▸ **AIM OF THE EXERCISE**:
Every line from the one with "Impressum (620, 1641)" to the end of the data needs to be copied exactly, and no line before it.

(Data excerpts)
--- START ---

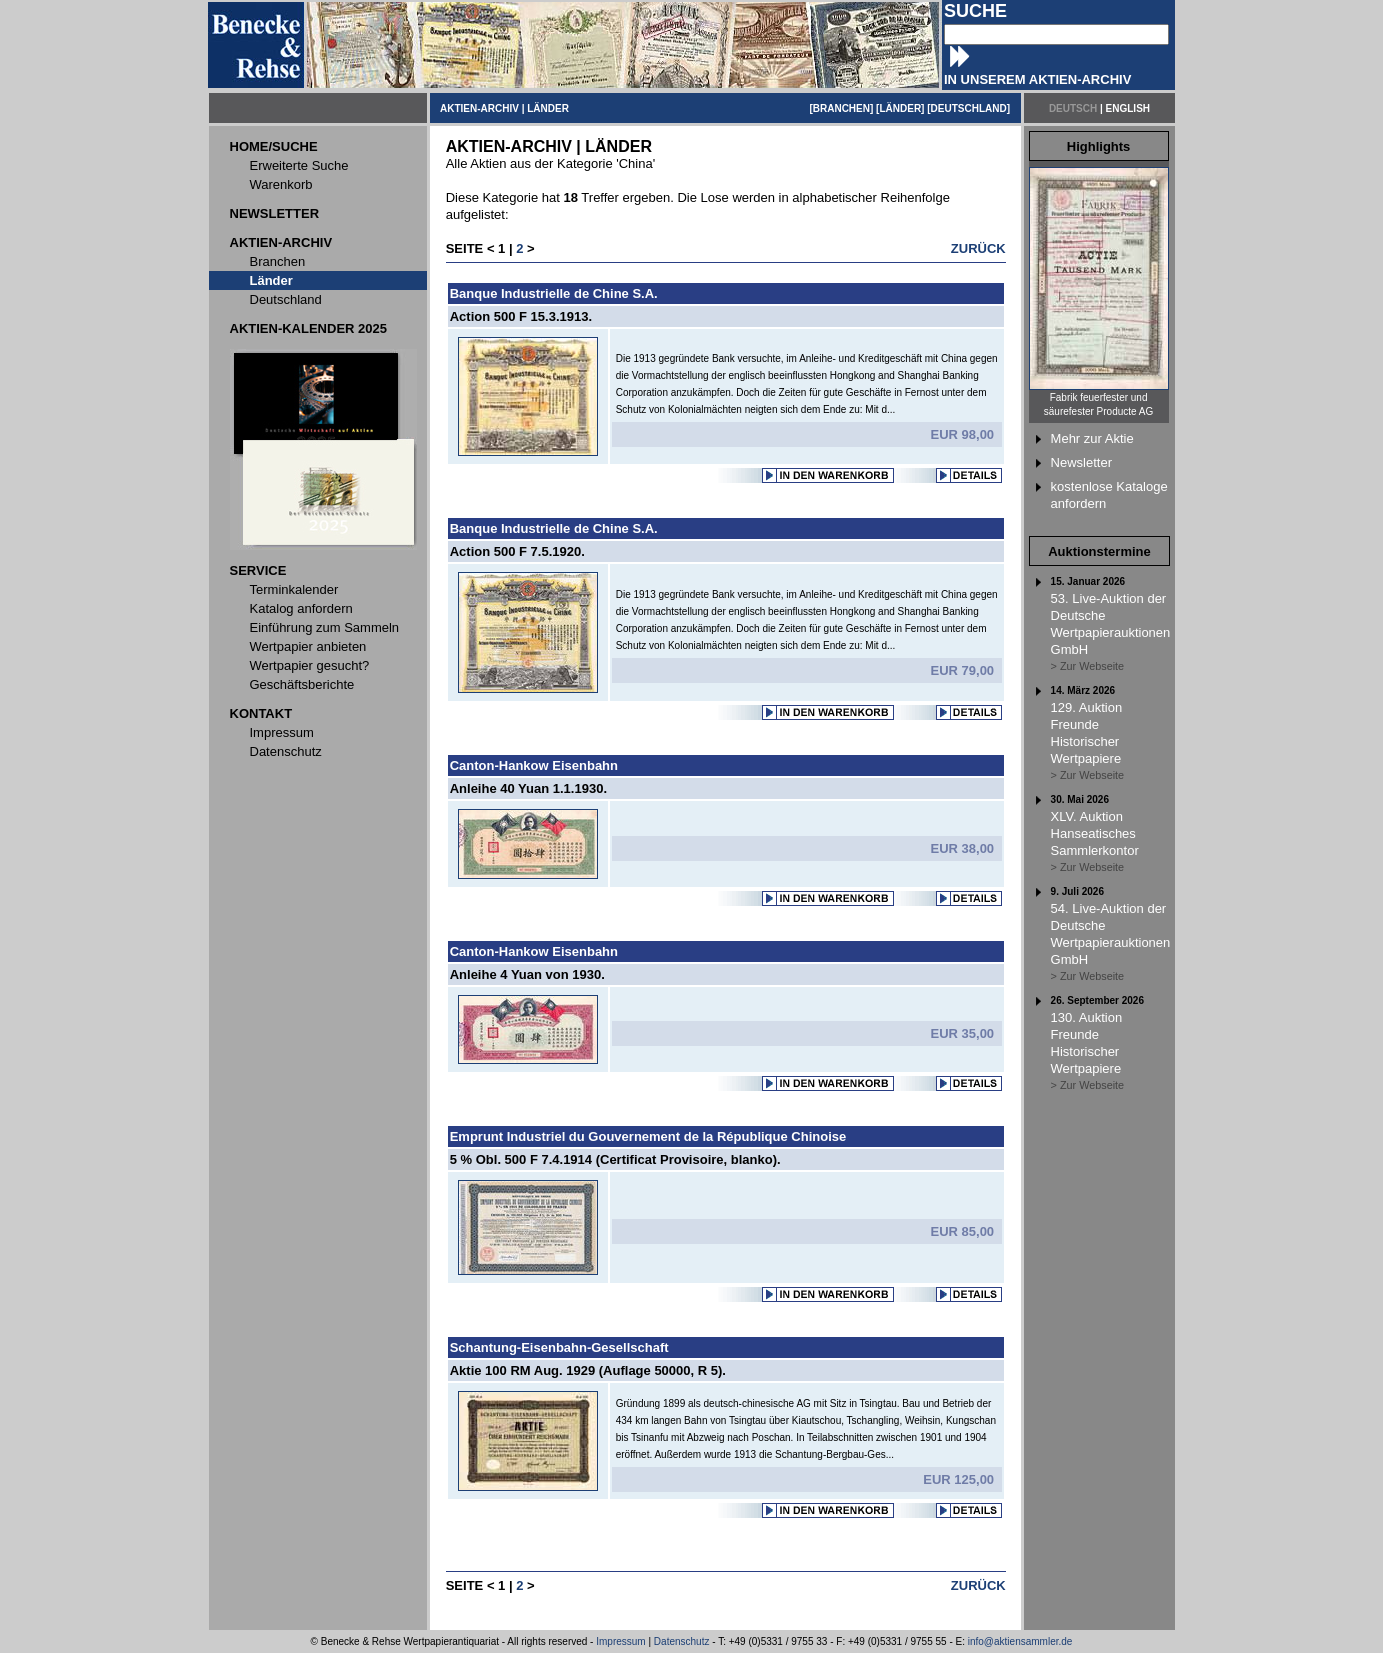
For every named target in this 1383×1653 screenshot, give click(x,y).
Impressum (620, 1641)
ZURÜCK (978, 248)
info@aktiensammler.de (1020, 1641)
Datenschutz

--- END ---

▸ **FINISHED TASK**:
Impressum (620, 1641)
ZURÜCK (978, 248)
info@aktiensammler.de (1020, 1641)
Datenschutz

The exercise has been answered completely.